I was struggling to start this segment of the series because I was stuck in the forms of justice (juries or no juries, formal or customary, tribal or institutional, adversarial or based on mediation, etc.). Forum members immediately changed the subject to principles of justice. They were right and their contributions broke the logjam in my brain.
“Rightful Liberty is unobstructed action according to our will, within limits drawn around us by the equal rights of others.” — Thomas Jefferson
In the future now being
built destroyed for us, states, counties, and communities will be fragmented. Our already-broken institutions will collapse. Something, good or ill, will replace them. One of the most difficult systems to recreate will be some means of delivering justice.
In some places, at some times, “justice” may be no more than retribution or mob violence, including violence against the innocent-but-unpopular. But thoughtful people will have the opportunity to build new structures that not only deliver real justice, but overcome fundamental errors of the old, broken institutions.

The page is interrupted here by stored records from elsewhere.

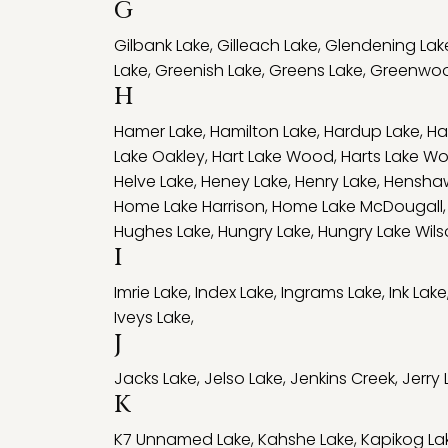
G
Gilbank Lake
,
Gilleach Lake
,
Glendening Lak
Lake
,
Greenish Lake
,
Greens Lake
,
Greenwoo
H
Hamer Lake
,
Hamilton Lake
,
Hardup Lake
,
Ha
Lake Oakley
,
Hart Lake Wood
,
Harts Lake W
Helve Lake
,
Heney Lake
,
Henry Lake
,
Hensha
Home Lake Harrison
,
Home Lake McDougall
Hughes Lake
,
Hungry Lake
,
Hungry Lake Wil
I
Imrie Lake
,
Index Lake
,
Ingrams Lake
,
Ink Lake
Iveys Lake
,
J
Jacks Lake
,
Jelso Lake
,
Jenkins Creek
,
Jerry 
K
K7 Unnamed Lake
,
Kahshe Lake
,
Kapikog La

Such systems will not only deliver justice to the wronged and the wrong-doers, but will enforce the basic principles of individual rights on which entire healthy societies will grow and stand.

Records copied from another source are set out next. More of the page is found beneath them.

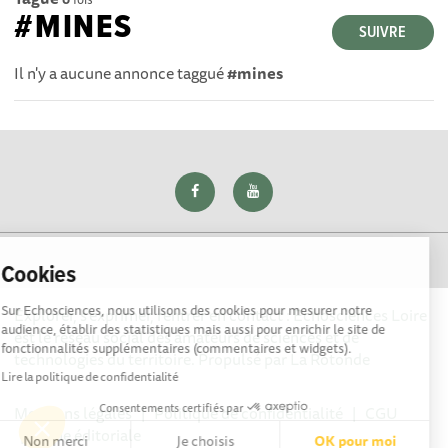
#MINES
SUIVRE
Il n'y a aucune annonce taggué
#mines
Cookies
Sur Echosciences, nous utilisons des cookies pour mesurer notre
Explorer, s’exprimer, rentrer en contact : Echosciences Loire
audience, établir des statistiques mais aussi pour enrichir le site de
est le réseau social des amateurs de sciences et de
fonctionnalités supplémentaires (commentaires et widgets).
technologies du territoire. Propulsé par
La Rotonde
Lire la politique de confidentialité
Consentements certifiés par
Mentions légales
|
Politique de confidentialité
|
CGU
|
Ligne éditoriale
Non merci
Je choisis
OK pour moi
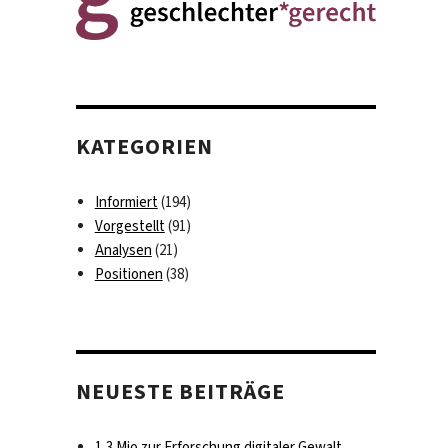
KATEGORIEN
Informiert
(194)
Vorgestellt
(91)
Analysen
(21)
Positionen
(38)
NEUESTE BEITRÄGE
1,3 Mio zur Erforschung digitaler Gewalt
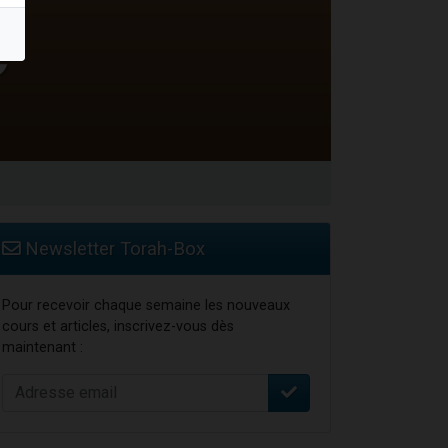
Newsletter Torah-Box
Pour recevoir chaque semaine les nouveaux
cours et articles, inscrivez-vous dès
maintenant :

But — as we shall see! (and as you already realize if you inhabit the real world and not an ivory tower) — even a system based on clear principles still isn’t easy in implementation. And principles, when you look closely, aren’t always as brilliantly clear and non-contradictory as the denizens of ivory towers like to imagine.
An attempt at the fundamentals of a newborn justice system might begin this way (feel free to argue in comments):
All laws must be clear, understandable, and fairly applied. Laws that are vague, incomprehensible, or selectively applied are null and void.

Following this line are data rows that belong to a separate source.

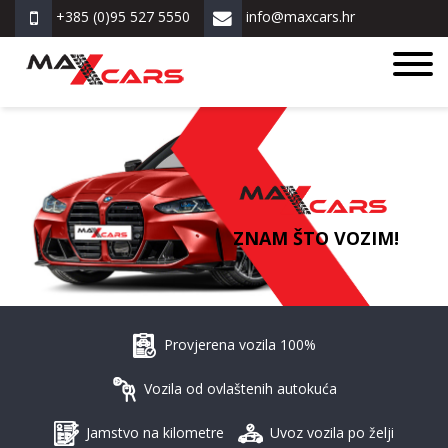
+385 (0)95 527 5550
info@maxcars.hr
ZNAM ŠTO VOZIM!
Provjerena vozila 100%
Vozila od ovlaštenih autokuća
Jamstvo na kilometre
Uvoz vozila po želji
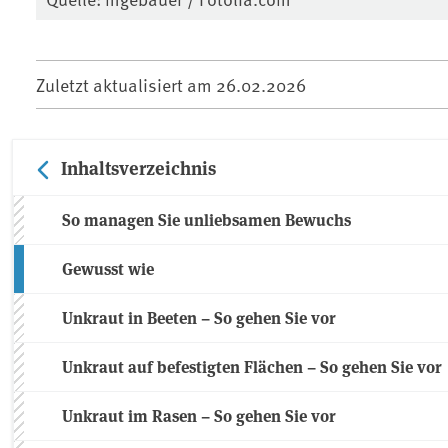
Zuletzt aktualisiert am
26.02.2026
Inhaltsverzeichnis
So managen Sie unliebsamen Bewuchs
Gewusst wie
Unkraut in Beeten – So gehen Sie vor
Unkraut auf befestigten Flächen – So gehen Sie vor
Unkraut im Rasen – So gehen Sie vor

No one has the right to initiate force against another person or another person’s property, nor to delegate or authorize initiation of force. Force may be used only in self-defense or in response to a previous initiation of force.
If there is no victim, there is no crime. Crimes are acts of aggression, theft, or fraud against specific individuals or groups of individuals. “Society” or the state or some other collective body cannot be a victim, nor can any individual who merely claims indirect psychic harm.
If there is no intent, there is no crime. The ancient concept of mens rea applies. Harms committed through negligence or accident may be compensated through mediation or arbitration, but they are not criminal matters.
The burden of proof never falls on the accused. The accused is innocent until proven guilty. (Though this can be difficult in implementation.)
Restitution is a greater goal than punishment. Making the victim whole, to whatever extent possible, is the greater part of justice. Punishment should apply primarily where restitution isn’t possible and/or the criminal is too dangerous to live n civilized society.
Victims, or their heirs and assigns, should have a major and direct say in the disposition of the criminals responsible. In the case of murder, this may include capital punishment inflicted by the victims, heirs, or assigns, or indentured servitude to the victims, heirs, or assigns.
Those who violate the rights of others under color of law or “authority” are heinous criminals and are subject to all the conditions applied under this code to any other criminals.
The same laws apply to everyone. No exceptions. No one is “above the law” or exempted from any provision of the law by virtue of class, position, or office held.
Juries (if used) are to be chosen at random among adults in the community covered by the given law code.
Judges (if used) may be chosen by various methods, but should never be career jurists or politicians. Judges who use their position to violate natural rights of individuals are as guilty as any other criminals.
Already see omissions, errors, or points to quibble with? Yeah, me too.
What about negligence so severe and deliberate it amounts to harmful intent? Let victims have direct say in their perp’s fate? But that could mean cruel and unusual punishment for some while some truly evil people are shown mercy that leaves them free to continue deadly rampages. How does “innocent until proven guilty” work when dealing with truly dangerous individuals? Sure, restitution is a good idea, but what does it really take to make a victim whole? In financial crimes, does it involve paying interest? What if the harm is so great that wholeness is impossible? What happens if the perp has no means? Does psychological harm to the victim count and if so, how do you measure it?
I look forward to an intriguing comments section.